The Knowledge Base Service includes comprehensive testing:

Unit Tests

import pytest
from unittest.mock import AsyncMock, MagicMock, patch

@pytest.mark.asyncio
async def test_index_document():
# Mock dependencies
vector_db = AsyncMock()
embedder = AsyncMock()
chunker = MagicMock()

# Configure mock behavior
chunker.chunk_text.return_value = ["chunk1", "chunk2"]
embedder.generate.side_effect = [
[0.1, 0.2, 0.3], # embedding for chunk1
[0.4, 0.5, 0.6] # embedding for chunk2
]

# Create index manager with mocks
index_manager = IndexManager(vector_db, embedder, chunker)

# Test data
document_id = "test-doc-123"
text = "This is a test document with multiple chunks of text."
metadata = {"title": "Test Document", "format": "text"}

# Call the method
await index_manager.index_document(document_id, text, metadata)
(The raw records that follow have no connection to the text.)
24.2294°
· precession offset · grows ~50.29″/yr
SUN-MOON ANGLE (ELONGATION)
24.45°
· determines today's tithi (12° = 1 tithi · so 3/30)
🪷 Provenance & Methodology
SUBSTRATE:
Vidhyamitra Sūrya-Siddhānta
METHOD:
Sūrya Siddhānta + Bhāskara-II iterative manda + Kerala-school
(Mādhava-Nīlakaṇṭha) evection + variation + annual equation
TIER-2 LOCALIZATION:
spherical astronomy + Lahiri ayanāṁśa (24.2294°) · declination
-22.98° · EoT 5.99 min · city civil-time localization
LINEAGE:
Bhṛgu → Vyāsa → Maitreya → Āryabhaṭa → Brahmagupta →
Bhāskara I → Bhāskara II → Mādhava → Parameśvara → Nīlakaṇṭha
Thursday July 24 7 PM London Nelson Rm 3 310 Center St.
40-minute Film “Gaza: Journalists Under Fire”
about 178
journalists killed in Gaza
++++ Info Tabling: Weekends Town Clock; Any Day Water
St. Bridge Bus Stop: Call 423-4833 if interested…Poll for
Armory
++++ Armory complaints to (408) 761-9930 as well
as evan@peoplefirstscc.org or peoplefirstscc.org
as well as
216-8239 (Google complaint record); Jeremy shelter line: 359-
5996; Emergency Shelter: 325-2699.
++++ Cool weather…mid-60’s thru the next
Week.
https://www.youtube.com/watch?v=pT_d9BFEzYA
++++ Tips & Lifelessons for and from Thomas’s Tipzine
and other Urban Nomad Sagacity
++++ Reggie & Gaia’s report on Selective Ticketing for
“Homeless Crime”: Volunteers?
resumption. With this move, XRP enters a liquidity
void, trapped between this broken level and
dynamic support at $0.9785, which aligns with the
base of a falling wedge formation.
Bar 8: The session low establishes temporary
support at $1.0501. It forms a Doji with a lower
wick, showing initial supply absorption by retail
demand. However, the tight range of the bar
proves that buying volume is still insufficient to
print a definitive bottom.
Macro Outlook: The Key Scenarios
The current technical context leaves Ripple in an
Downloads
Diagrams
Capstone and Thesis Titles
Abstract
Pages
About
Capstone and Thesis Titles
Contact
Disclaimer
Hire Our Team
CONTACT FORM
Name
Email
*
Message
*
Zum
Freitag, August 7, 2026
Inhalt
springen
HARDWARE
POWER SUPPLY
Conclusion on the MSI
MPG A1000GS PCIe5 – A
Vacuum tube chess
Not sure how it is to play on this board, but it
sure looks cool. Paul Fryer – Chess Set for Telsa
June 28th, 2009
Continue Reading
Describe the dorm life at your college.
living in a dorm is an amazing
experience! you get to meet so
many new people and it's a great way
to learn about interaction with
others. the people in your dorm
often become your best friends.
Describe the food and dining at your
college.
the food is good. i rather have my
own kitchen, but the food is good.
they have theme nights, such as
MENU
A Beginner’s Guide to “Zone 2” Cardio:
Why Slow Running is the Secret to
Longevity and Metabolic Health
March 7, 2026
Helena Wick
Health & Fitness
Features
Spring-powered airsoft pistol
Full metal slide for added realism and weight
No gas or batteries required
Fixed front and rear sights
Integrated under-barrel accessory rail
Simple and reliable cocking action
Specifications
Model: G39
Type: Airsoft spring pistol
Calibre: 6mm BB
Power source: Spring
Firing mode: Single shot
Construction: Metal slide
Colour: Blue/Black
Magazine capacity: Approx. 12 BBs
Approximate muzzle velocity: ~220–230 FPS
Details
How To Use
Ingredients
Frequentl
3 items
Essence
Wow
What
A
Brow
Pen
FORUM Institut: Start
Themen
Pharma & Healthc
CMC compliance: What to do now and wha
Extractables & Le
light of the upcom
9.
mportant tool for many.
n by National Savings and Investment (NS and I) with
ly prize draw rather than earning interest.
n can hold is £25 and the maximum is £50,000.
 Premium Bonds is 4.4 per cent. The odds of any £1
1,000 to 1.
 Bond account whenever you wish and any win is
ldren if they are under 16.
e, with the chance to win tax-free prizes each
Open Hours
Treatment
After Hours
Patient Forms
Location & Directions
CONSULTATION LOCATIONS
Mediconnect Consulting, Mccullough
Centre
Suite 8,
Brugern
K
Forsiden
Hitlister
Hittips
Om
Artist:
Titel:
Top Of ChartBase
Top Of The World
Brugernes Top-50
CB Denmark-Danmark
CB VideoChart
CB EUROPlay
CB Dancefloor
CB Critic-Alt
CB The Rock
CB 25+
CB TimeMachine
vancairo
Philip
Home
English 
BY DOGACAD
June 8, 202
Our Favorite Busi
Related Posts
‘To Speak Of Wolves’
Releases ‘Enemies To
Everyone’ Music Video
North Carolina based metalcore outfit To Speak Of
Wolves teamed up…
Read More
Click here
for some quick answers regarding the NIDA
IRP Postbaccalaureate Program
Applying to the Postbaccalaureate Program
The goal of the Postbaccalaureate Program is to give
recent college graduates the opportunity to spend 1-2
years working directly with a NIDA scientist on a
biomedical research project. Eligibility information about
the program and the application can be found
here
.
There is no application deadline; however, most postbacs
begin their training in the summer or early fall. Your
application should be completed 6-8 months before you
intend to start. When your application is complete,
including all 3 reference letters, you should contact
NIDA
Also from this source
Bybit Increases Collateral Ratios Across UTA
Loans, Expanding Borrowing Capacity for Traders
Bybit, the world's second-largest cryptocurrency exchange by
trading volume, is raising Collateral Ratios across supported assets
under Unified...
# Verify chunker was called
chunker.chunk_text.assert_called_once_with(text)

# Verify embedder was called for each chunk
assert embedder.generate.call_count == 2
embedder.generate.assert_any_call("chunk1")
embedder.generate.assert_any_call("chunk2")

# Verify vector DB store was called for each chunk
assert vector_db.store_vector.call_count == 2
vector_db.store_vector.assert_any_call(
f"{document_id}_chunk_0",
[0.1, 0.2, 0.3],
{
"document_id": document_id,
"chunk_index": 0,
"chunk_content": "chunk1",
"document_metadata": metadata
}
)
vector_db.store_vector.assert_any_call(
f"{document_id}_chunk_1",
[0.4, 0.5, 0.6],
{
"document_id": document_id,
"chunk_index": 1,
"chunk_content": "chunk2",
"document_metadata": metadata
}
)

Integration Tests

@pytest.mark.integration
@pytest.mark.asyncio
async def test_knowledge_base_search_integration():
# Create a test client
from app.main import app
from httpx import AsyncClient

async with AsyncClient(app=app, base_url="http://test") as client:
# First upload a test document
with open("tests/data/test_document.md", "rb") as f:
document_content = f.read()

metadata = {
"title": "Test Document",
"format": "markdown",
"tags": ["test", "integration"]
}

upload_response = await client.post(
"/documents",
files={"document": ("test_document.md", document_content)},
data={"metadata": json.dumps(metadata)}
)

assert upload_response.status_code == 200
document_id = upload_response.json()["document_id"]

# Wait for indexing to complete
await asyncio.sleep(2)

# Now search for content in the document
search_response = await client.get(
"/search",
params={"query": "integration test example", "limit": 5}
)

assert search_response.status_code == 200
results = search_response.json()["results"]

# Verify we got results
assert len(results) > 0

# Verify the results contain our document
found = False
for result in results:
if result["document_id"] == document_id:
found = True
break

assert found, "Uploaded document not found in search results"

Future Enhancements

  1. Incremental Updating: Implement efficient incremental updates to avoid reprocessing entire documents when only parts change.

  2. Multi-Modal Knowledge: Extend to handle image, video, and audio content with appropriate embedding techniques.

  3. Knowledge Graph Integration: Build and maintain knowledge graphs to represent relationships between entities.

  4. Active Learning: Implement feedback loops to improve search relevance based on user interactions.

  5. Cross-Document Knowledge: Enable the system to synthesize information across multiple knowledge sources.